Guerrero didn’t want to forgive his dad, but was encouraged by a close friend of his who reminded him about one of the principles of his newfound Christian faith: forgive because you have been forgiven.
And so he made an effort to reconcile with his dad, adding it was a long process with many obstacles. But as he continued working through this relationship, he found even at the end of a painful history, one could start a new and hopeful chapter.
“I got a chance to develop a good relationship with my dad,” Guerrero said. “We got a chance to talk about a lot of things. It was cool just to have a man-to-man conversation with him, and to hear his heart behind it all.”
This reconciliation between father and son manifested in one of the most poignant ways: on Guerrero’ wedding day, when Gene served as one of his son’s best men.
“I had two best men at my wedding: my dad, and my best friend who helped me forgive my dad,” said Guerrero. “It was such a privilege to have both my biological and spiritual fathers to encourage me on such an important day in my life.”
It was the process of grace, faith, forgiveness and reconciliation which Guerrero said helped him in the journey to healing. It helped him rebuild his relationship with his father and find peace within himself.
Now, as a chaplain in the U.S. Air Force, he strives to help Airmen find inner peace as well.
“In order to truly have peace in your heart, you have to be willing to forgive,” he said. “Until then you are suffering in silence.”
Guerrero added along with forgiveness, a change of perspective is also needed to guide people along in their process of finding peace.
To illustrate his point, he described a cross: once instrument of death and torment in ancient times, it now symbolizes hope and healing for billions of people around the world—both religious and not.
“For me, that’s what faith can offer,” the chaplain said. “It gives you a different lens through which to look at life: a lens of hope that shows me no matter what my circumstances are, they don’t define me.”

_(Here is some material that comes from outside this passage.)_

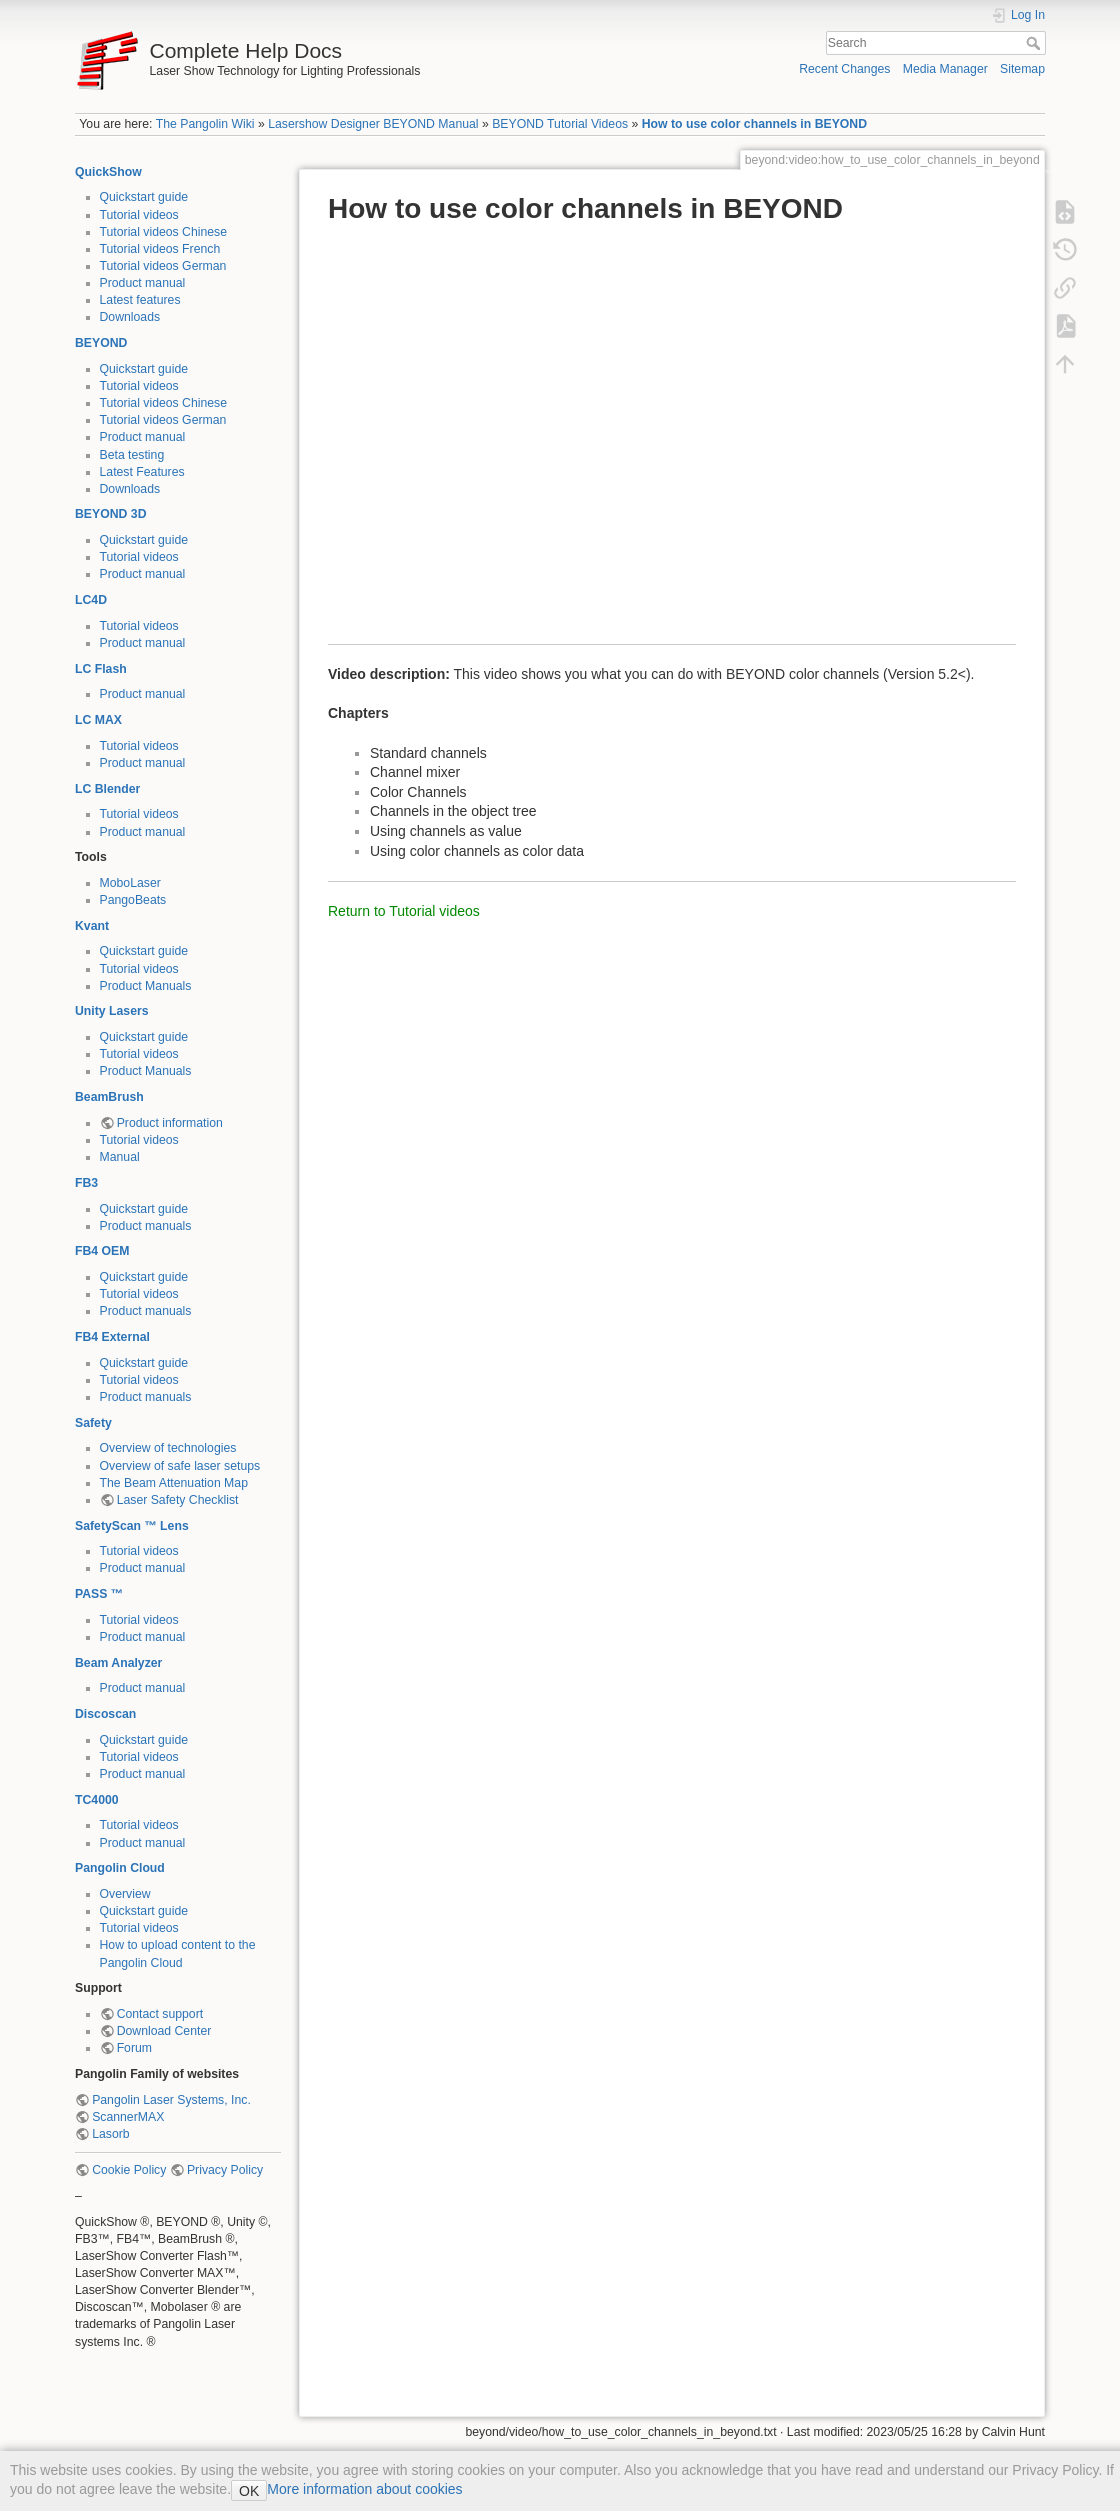 The width and height of the screenshot is (1120, 2511). I want to click on Downloads, so click(130, 317).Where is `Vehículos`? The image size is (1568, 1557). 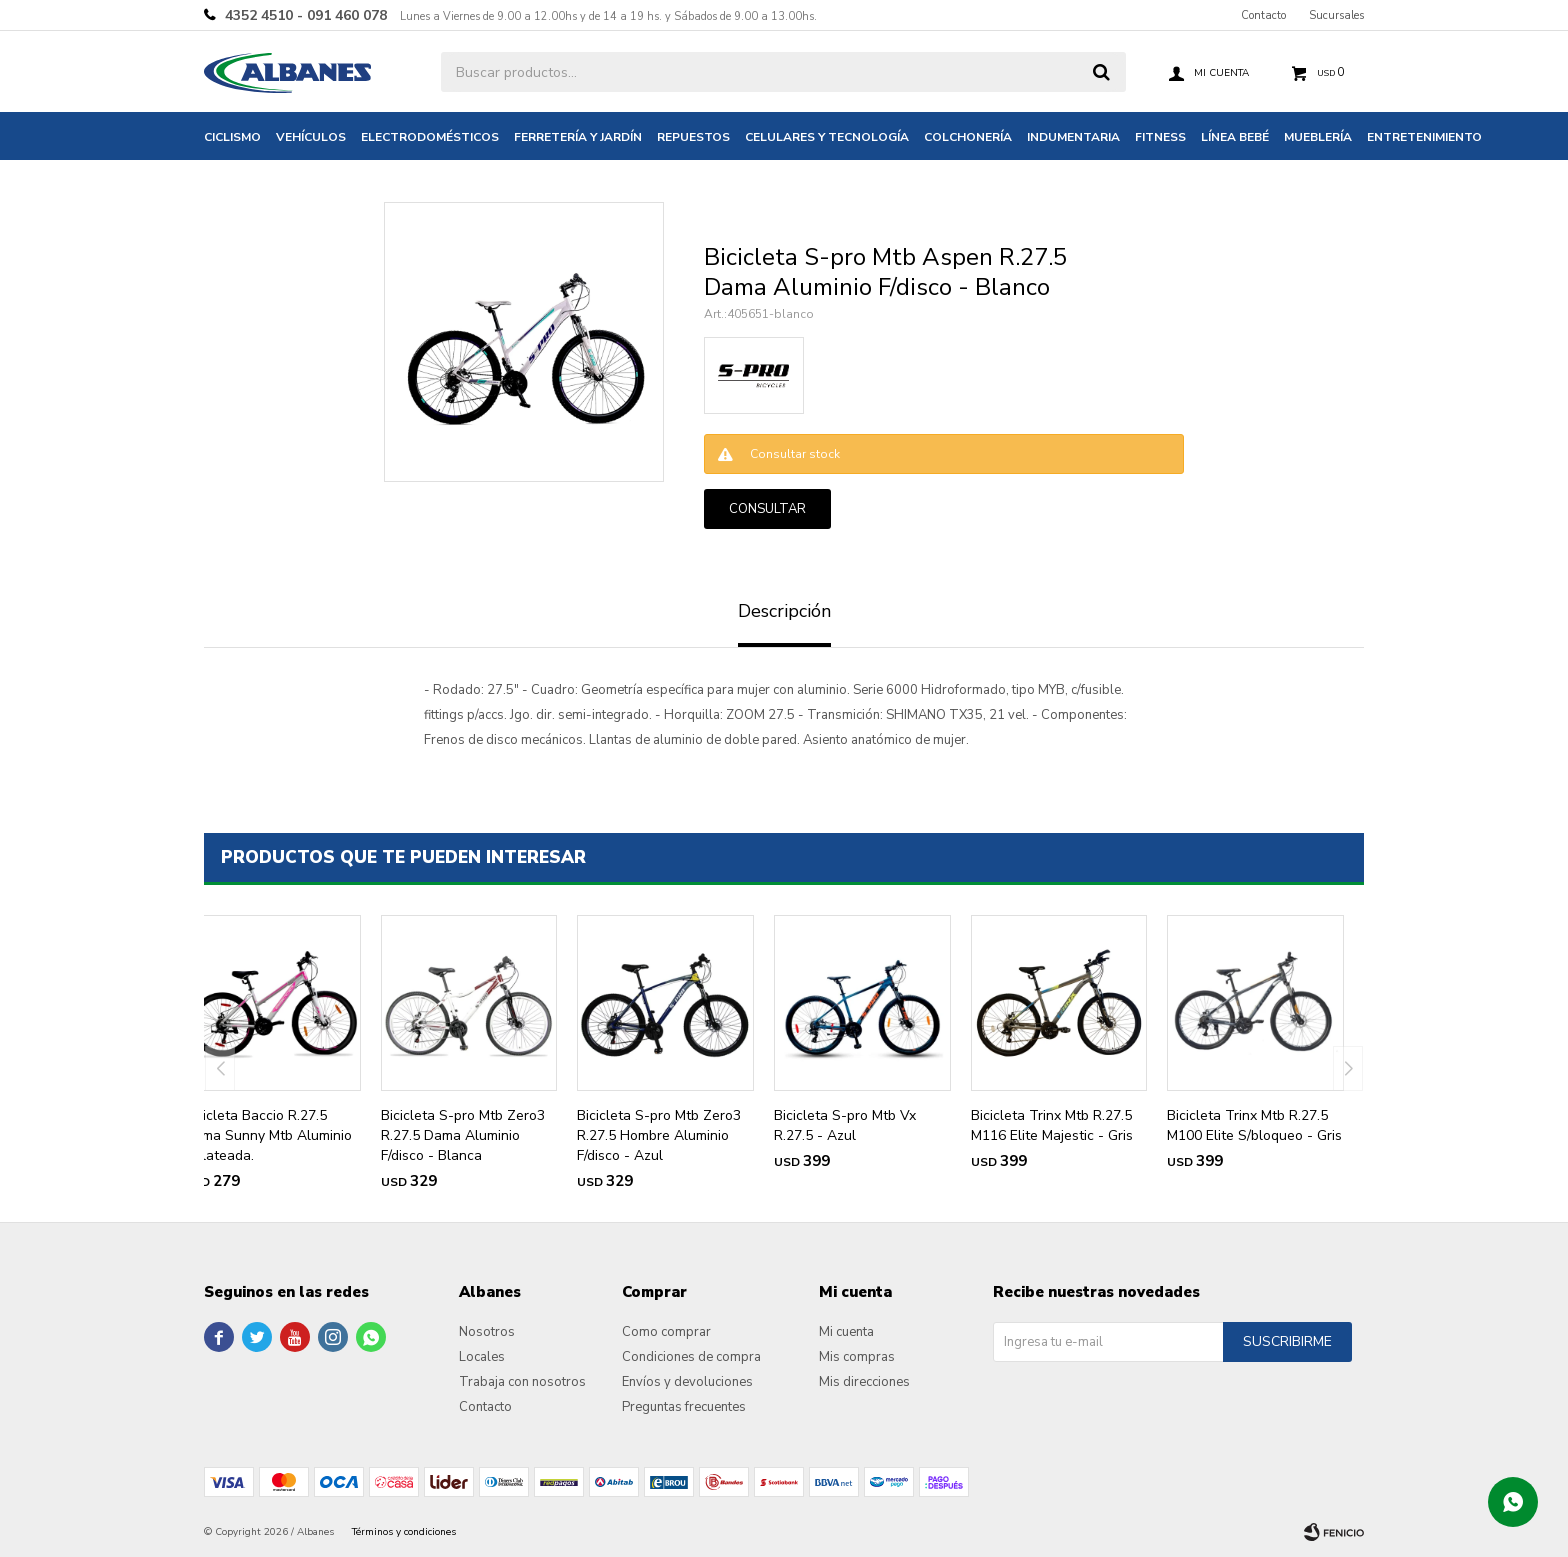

Gene Guerrero eventually passed away in 2012 due to natural causes. Guerrero expressed how grateful he was for the opportunities to spend time with his father before saying goodbye for the last time. Although they stumbled on a broken road in separate journeys, he concluded they both saw life through a new lens … and gazed upon a bigger picture which saved their lives.
“Since then, I’ve been able to look back and slowly connect the dots that seemed so fuzzy at one point,” he said. “And now I want to help people see all of life, both the tragedies and triumphs. For me this begins with serving my wife, four children and the Airmen my God has entrusted me to care for.”